◆ **Work to be completed**: Take the entries below and print, exactly, the stretch from the line containing "is (1280, 2185)." through the line containing "What do you see at coordinates (753, 985)", both included.

◆ **Records**:
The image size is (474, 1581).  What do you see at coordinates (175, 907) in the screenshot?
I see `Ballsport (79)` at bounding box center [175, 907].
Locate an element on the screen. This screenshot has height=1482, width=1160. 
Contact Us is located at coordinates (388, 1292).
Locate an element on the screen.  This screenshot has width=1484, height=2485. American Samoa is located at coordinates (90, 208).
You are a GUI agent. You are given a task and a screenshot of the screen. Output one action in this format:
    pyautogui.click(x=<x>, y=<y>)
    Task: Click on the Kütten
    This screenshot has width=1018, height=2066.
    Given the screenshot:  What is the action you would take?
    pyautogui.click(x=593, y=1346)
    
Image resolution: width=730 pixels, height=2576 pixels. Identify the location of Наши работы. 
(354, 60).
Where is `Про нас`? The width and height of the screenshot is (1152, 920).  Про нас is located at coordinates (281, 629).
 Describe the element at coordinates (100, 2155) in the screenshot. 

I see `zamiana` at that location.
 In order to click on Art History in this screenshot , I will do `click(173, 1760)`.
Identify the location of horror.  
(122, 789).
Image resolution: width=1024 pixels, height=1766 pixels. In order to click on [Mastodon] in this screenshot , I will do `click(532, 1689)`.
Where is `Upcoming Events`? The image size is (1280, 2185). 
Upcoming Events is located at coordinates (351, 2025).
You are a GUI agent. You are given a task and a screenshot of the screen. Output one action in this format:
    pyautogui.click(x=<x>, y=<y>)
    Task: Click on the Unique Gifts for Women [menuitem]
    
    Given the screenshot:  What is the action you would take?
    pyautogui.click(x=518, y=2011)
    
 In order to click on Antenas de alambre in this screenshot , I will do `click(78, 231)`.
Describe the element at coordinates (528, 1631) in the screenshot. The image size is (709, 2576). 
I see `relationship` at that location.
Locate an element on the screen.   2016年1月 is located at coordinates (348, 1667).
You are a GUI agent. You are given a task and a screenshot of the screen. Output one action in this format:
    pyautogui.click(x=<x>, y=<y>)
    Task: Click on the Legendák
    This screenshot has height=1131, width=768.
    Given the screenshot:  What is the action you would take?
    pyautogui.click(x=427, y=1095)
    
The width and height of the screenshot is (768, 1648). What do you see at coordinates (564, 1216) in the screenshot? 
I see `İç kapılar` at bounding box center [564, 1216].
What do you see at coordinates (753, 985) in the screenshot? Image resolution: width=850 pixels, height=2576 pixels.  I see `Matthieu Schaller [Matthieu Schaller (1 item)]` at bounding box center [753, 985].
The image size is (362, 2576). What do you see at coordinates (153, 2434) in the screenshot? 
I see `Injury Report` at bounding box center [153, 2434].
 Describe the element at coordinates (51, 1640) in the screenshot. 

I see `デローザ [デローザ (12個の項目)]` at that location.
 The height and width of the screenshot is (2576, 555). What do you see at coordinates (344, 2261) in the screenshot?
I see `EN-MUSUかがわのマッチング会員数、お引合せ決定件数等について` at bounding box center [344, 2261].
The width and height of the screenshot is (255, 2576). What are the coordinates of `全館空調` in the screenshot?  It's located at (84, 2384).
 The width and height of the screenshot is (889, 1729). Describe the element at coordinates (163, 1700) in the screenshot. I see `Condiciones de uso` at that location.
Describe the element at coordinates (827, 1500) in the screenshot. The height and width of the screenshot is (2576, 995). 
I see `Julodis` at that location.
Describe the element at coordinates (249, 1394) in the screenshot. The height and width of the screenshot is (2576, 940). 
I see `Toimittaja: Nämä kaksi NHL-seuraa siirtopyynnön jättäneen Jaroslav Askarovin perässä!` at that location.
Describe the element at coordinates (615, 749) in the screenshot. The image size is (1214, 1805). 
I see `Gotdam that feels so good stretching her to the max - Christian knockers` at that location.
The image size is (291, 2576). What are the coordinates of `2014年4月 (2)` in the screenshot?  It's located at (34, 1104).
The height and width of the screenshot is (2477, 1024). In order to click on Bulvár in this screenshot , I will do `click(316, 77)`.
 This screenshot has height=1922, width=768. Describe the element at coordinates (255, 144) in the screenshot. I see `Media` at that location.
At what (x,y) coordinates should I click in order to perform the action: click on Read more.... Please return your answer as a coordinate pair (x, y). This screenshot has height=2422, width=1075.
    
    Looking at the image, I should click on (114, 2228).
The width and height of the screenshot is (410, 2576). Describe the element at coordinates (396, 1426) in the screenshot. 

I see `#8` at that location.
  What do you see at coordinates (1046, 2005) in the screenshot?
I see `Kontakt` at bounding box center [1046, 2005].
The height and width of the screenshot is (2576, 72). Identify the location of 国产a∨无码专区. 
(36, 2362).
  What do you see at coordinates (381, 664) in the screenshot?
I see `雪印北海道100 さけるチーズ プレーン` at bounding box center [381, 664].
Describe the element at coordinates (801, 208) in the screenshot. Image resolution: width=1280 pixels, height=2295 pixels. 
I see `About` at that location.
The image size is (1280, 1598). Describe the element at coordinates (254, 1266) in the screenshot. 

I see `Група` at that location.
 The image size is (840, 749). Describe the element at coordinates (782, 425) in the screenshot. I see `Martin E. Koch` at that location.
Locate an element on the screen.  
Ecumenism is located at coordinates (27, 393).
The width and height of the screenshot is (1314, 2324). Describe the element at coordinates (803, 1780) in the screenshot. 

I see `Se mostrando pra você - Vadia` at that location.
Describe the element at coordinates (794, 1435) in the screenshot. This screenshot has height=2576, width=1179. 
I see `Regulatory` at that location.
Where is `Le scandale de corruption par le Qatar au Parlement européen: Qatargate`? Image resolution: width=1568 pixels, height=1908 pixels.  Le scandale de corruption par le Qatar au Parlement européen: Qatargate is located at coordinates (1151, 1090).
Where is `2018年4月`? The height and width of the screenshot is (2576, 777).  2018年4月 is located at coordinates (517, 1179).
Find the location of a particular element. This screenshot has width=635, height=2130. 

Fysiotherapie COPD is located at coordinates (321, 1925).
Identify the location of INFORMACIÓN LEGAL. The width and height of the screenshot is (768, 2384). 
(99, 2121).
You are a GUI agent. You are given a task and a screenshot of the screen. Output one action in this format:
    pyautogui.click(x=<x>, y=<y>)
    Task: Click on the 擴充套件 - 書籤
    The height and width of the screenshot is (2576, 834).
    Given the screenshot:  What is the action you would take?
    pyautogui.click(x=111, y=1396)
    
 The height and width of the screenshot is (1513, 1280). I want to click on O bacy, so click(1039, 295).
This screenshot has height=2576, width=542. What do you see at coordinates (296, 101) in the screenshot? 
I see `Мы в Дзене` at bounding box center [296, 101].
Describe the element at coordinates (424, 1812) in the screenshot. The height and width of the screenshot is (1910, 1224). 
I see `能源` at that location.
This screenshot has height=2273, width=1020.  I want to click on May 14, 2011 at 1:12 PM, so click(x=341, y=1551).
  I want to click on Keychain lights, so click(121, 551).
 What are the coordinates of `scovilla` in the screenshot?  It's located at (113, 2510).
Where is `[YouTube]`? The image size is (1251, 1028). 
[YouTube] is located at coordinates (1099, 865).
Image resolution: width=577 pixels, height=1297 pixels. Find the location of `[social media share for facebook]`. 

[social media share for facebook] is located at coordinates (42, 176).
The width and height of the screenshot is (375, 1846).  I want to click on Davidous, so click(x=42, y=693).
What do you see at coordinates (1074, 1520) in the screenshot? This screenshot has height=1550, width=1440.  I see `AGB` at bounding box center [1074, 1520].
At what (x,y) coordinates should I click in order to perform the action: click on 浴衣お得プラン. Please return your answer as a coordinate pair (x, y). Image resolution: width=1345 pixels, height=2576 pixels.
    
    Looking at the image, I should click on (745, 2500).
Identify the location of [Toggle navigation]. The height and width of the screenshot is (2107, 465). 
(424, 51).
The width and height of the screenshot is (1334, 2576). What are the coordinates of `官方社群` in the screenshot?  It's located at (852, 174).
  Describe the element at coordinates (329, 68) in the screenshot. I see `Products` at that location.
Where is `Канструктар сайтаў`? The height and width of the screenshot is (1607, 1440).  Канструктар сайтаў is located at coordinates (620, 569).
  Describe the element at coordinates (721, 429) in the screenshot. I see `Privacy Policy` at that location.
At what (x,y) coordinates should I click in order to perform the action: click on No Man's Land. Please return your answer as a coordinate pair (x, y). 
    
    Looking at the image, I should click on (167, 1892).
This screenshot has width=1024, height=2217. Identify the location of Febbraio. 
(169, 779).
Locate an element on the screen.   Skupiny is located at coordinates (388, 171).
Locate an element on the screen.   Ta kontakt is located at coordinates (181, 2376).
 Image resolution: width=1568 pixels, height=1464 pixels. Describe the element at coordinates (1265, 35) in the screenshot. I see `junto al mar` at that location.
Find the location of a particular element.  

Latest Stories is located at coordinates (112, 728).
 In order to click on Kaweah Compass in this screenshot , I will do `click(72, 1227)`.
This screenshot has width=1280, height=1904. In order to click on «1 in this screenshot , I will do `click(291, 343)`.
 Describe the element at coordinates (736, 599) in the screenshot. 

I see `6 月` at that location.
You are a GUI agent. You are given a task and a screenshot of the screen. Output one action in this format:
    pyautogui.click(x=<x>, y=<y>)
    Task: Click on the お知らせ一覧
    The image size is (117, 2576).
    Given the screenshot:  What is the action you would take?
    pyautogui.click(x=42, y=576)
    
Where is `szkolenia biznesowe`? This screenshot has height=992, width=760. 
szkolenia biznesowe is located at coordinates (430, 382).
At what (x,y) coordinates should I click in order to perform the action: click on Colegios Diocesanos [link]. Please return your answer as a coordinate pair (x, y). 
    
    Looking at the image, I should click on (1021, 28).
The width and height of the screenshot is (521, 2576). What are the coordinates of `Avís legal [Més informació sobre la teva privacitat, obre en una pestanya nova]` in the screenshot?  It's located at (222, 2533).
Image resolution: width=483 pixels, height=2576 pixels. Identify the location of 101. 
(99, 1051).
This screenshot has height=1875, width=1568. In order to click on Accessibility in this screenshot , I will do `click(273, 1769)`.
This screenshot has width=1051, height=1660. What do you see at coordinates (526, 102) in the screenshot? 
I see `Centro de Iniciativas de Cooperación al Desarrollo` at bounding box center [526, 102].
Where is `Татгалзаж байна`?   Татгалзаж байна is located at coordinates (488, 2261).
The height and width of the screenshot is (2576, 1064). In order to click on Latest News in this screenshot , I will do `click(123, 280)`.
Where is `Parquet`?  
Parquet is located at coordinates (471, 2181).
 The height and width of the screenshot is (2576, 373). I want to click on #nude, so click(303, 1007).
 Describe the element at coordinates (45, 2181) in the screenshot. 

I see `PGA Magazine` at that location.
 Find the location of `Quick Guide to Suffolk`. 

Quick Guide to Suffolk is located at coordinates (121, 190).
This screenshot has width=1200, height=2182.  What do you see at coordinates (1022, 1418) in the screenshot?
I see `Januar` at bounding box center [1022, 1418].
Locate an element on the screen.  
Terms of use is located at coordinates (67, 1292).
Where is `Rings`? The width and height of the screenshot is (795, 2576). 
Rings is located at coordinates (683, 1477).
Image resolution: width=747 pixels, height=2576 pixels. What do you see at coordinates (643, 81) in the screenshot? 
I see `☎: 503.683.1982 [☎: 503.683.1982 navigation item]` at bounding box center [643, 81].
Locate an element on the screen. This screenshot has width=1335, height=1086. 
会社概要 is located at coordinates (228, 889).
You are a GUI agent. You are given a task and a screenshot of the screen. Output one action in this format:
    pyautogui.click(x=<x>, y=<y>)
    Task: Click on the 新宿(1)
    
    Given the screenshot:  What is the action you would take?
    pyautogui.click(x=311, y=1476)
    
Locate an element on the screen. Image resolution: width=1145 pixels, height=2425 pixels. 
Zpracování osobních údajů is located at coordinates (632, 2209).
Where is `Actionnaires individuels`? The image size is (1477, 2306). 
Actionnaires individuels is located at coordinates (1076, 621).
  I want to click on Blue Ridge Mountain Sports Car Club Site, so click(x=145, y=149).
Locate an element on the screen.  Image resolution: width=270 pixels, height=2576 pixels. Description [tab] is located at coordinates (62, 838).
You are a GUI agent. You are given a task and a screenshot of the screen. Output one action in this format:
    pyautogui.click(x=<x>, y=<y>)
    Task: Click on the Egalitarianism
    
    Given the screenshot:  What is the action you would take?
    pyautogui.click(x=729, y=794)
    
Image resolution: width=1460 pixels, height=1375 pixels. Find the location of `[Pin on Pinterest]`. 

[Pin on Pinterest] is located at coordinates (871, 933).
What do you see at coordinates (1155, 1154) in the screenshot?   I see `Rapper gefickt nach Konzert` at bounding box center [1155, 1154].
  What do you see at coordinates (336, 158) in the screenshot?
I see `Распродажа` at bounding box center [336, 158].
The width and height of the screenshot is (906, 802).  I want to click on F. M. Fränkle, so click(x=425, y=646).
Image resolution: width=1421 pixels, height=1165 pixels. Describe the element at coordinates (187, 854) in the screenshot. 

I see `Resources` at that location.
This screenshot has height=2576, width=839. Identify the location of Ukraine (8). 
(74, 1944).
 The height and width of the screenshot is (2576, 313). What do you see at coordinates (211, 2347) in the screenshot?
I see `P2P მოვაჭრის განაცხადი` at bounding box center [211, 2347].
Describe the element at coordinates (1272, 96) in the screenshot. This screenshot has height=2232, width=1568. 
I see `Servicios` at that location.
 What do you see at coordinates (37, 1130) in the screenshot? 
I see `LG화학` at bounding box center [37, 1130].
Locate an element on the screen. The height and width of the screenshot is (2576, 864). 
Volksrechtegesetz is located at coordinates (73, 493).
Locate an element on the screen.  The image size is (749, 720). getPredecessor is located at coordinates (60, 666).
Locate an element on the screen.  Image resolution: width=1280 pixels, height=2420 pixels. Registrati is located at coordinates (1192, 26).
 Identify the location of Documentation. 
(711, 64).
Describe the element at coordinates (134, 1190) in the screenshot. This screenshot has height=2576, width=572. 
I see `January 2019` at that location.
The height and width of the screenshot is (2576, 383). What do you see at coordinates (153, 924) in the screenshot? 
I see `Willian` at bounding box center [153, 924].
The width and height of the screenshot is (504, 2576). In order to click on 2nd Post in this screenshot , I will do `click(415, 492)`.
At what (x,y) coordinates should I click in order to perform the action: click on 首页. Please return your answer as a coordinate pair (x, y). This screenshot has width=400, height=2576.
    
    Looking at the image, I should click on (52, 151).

◆ **Your response**:
Where is `Upcoming Events`? The image size is (1280, 2185). 
Upcoming Events is located at coordinates (351, 2025).
You are a GUI agent. You are given a task and a screenshot of the screen. Output one action in this format:
    pyautogui.click(x=<x>, y=<y>)
    Task: Click on the Unique Gifts for Women [menuitem]
    
    Given the screenshot:  What is the action you would take?
    pyautogui.click(x=518, y=2011)
    
 In order to click on Antenas de alambre in this screenshot , I will do `click(78, 231)`.
Describe the element at coordinates (528, 1631) in the screenshot. The image size is (709, 2576). 
I see `relationship` at that location.
Locate an element on the screen.   2016年1月 is located at coordinates (348, 1667).
You are a GUI agent. You are given a task and a screenshot of the screen. Output one action in this format:
    pyautogui.click(x=<x>, y=<y>)
    Task: Click on the Legendák
    This screenshot has height=1131, width=768.
    Given the screenshot:  What is the action you would take?
    pyautogui.click(x=427, y=1095)
    
The width and height of the screenshot is (768, 1648). What do you see at coordinates (564, 1216) in the screenshot? 
I see `İç kapılar` at bounding box center [564, 1216].
What do you see at coordinates (753, 985) in the screenshot? Image resolution: width=850 pixels, height=2576 pixels.  I see `Matthieu Schaller [Matthieu Schaller (1 item)]` at bounding box center [753, 985].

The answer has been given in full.